The online real estate site offered up this estimate in a recently released middle class housing report.
But local homeowners and renters slammed Trulia's numbers on the comment board of this blog, arguing that its figures made no sense in the real world of living paycheck to paycheck.
"Those Trulia figures are nuts. You CANNOT reasonably afford to buy a house which is 5x your annual income," wrote nolongerthirty.
I asked Trulia's media team and chief economist Jed Kolko for a response and in turn received this detailed missive from spokeswoman Korina Buhler.
According to Jed, affordability is based on whether the total monthly payment - mortgage, insurance, and property taxes - is less than 31% of the metro area's median household income. The total monthly payment includes the mortgage payment assuming a 4.4% 30-year fixed rate mortgage (3.6% for the 2013 comparison) with 20% down, property taxes for that metro, and insurance. We chose 31% of income as the affordability cutoff to be consistent with government guidelines for affordability; both the Federal Housing Administration and the Home Affordable Modification Program use 31% of pre-tax income going toward monthly housing payments for assessing whether a home is within reach for a borrower.
Going through the example for the Boston metro:
The monthly mortgage payment for an 80% loan on a $332,000 home (that's a $265,600 loan), with a 30-year fixed rate loan of 4.4%, would be $1330 per month, or $15,960 per year.
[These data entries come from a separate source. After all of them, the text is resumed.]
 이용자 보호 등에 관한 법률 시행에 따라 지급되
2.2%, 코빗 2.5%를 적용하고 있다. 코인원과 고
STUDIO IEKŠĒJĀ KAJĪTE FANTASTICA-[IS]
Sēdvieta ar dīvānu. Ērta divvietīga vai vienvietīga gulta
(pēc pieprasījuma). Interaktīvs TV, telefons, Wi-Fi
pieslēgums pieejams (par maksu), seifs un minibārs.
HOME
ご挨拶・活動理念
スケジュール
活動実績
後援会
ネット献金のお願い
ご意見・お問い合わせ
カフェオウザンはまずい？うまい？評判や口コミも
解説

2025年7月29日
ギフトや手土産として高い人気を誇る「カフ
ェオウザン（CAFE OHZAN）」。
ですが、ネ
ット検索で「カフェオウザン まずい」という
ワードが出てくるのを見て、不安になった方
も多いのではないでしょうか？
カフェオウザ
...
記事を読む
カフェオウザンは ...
We estimate property taxes and insurance ? based on metro-level property tax averages and a national estimate for insurance ? to be roughly $5,000 annually for a $332,000 home. The total annual cost of mortgage payments, property taxes, and insurance would be $20,940 for this home - which is 31% of the median household income of $67,540.
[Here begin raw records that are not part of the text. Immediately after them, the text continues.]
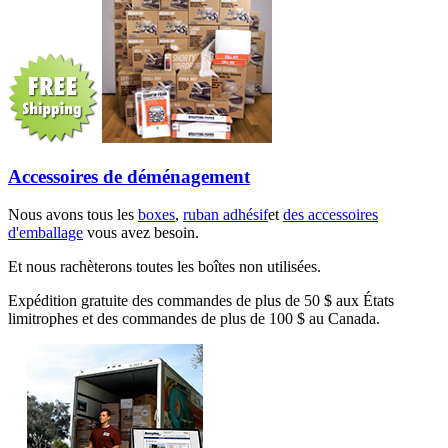
Accessoires de déménagement
Nous avons tous les
boxes
,
ruban adhésif
et
des accessoires
d'emballage
vous avez besoin.
Et nous rachèterons toutes les boîtes non utilisées.
Expédition gratuite des commandes de plus de 50 $ aux États
limitrophes et des commandes de plus de 100 $ au Canada.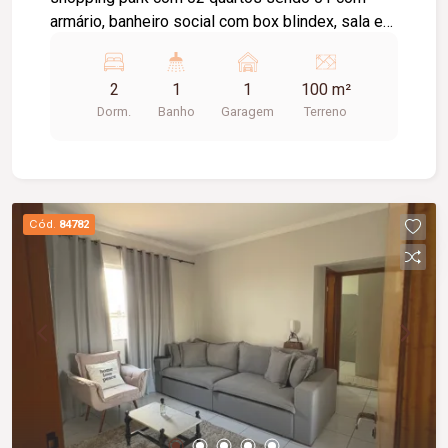
armário, banheiro social com box blindex, sala em
dois ambientes, cozinha com armário sob pia,
área de serviço, 01 vaga de garagem, câmeras de
2
1
1
100 m²
segurança.
Dorm.
Banho
Garagem
Terreno
Cód.
84782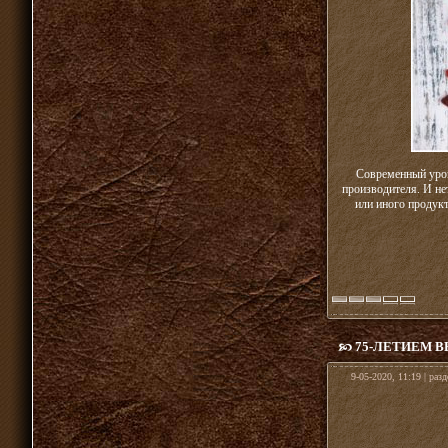
Современный уров
производителя. И не
или иного продук
75-ЛЕТИЕМ 
9-05-2020, 11:19 | раз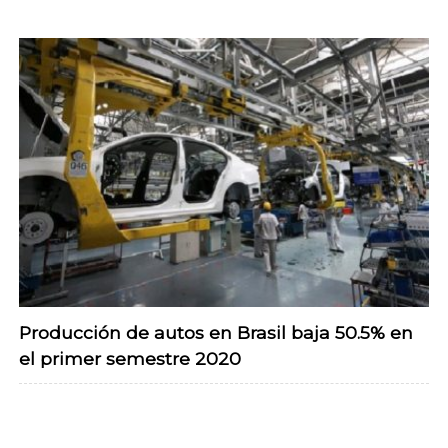
Producción de autos en Brasil baja 50.5% en
el primer semestre 2020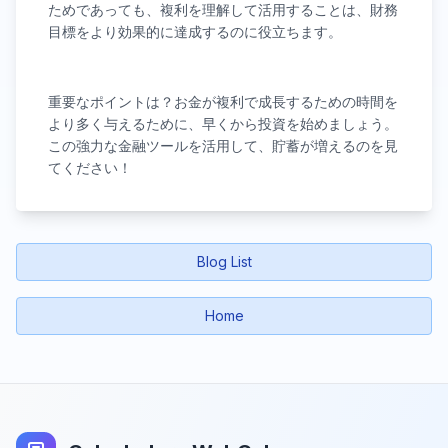
ためであっても、複利を理解して活用することは、財務
目標をより効果的に達成するのに役立ちます。
重要なポイントは？お金が複利で成長するための時間を
より多く与えるために、早くから投資を始めましょう。
この強力な金融ツールを活用して、貯蓄が増えるのを見
てください！
Blog List
Home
OK, let's get real here. While the numbers line up in theory, trying to swing the mortgage on a $332,000 home while making $67,000 a year still sounds like quite a stretch for most buyers out there.
First, as Trulia notes, the affordability of that $332,000 house is based on Joe median buyer having managed to save up a 20 percent down payment.
That amounts to $66,000 - a whole year's pay. Unless Joe or Suzie median plan on mooching off their parents for a decade, or living at a campground, it's going to be nearly impossible to save up that kind of cash.
Second, better forget about having kids - day care costs will run you several hundred to a couple thousand dollars a month, depending on how many little ones you have. No, not everyone has cheap grandparent labor to rely on.
And better not have any college loans!
If you are single or a couple with no kids - and somehow managed to land the rental deal of the century in one of the country's most expensive apartment markets that allows you to stash away large amounts of cash - then maybe that $332,000 home is affordable on the median income.
But really, who is Trulia - or for that matter the feds who set the affordability standards - really kidding here?